DATA TO PROCESS:
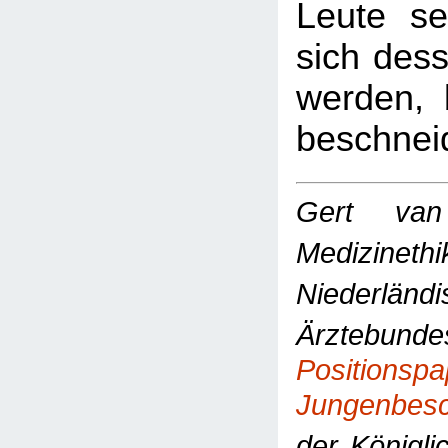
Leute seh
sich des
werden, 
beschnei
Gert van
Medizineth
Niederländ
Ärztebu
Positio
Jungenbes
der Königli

* * *

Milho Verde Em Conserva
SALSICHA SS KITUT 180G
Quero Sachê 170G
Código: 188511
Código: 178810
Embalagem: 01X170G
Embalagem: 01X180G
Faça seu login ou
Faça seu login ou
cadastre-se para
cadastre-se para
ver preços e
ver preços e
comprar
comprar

WHAT THE EXERCISE ASKS: Filter the records above for the string "Embalagem" and copy each matching line.

PROBLEM SOLUTION:
Embalagem: 01X170G
Embalagem: 01X180G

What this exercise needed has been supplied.